What to produce
Provide only the number of lines in the data below that contain the word "KVÍZ".

Input for this task
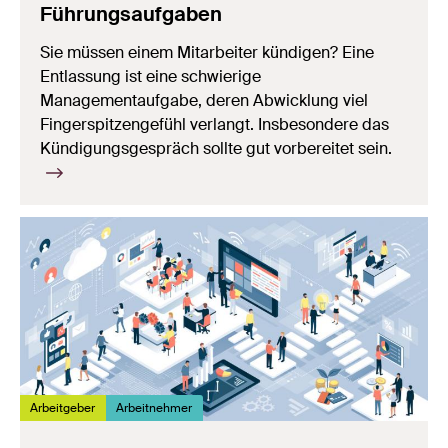
Führungsaufgaben
Sie müssen einem Mitarbeiter kündigen? Eine
Entlassung ist eine schwierige
Managementaufgabe, deren Abwicklung viel
Fingerspitzengefühl verlangt. Insbesondere das
Kündigungsgespräch sollte gut vorbereitet sein.
Arbeitgeber
Arbeitnehmer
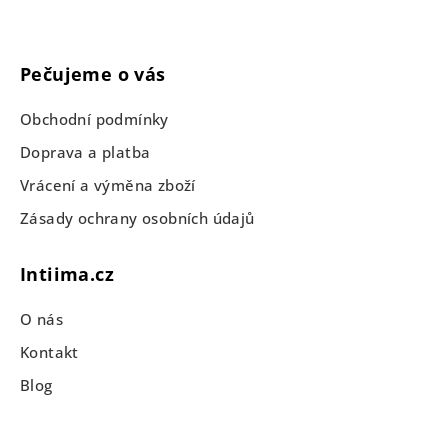
Pečujeme o vás
Obchodní podmínky
Doprava a platba
Vrácení a výměna zboží
Zásady ochrany osobních údajů
Intiima.cz
O nás
Kontakt
Blog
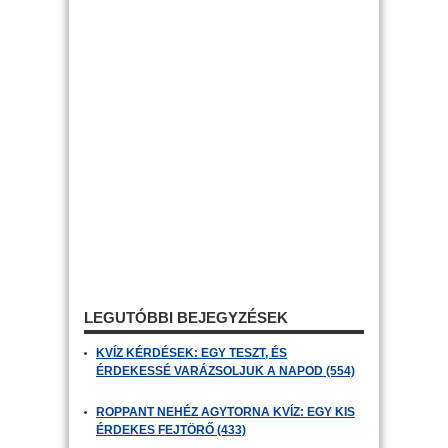
LEGUTÓBBI BEJEGYZÉSEK
KVÍZ KÉRDÉSEK: EGY TESZT, ÉS
ÉRDEKESSÉ VARÁZSOLJUK A NAPOD (554)
ROPPANT NEHÉZ AGYTORNA KVÍZ: EGY KIS
ÉRDEKES FEJTÖRŐ (433)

Task answer
2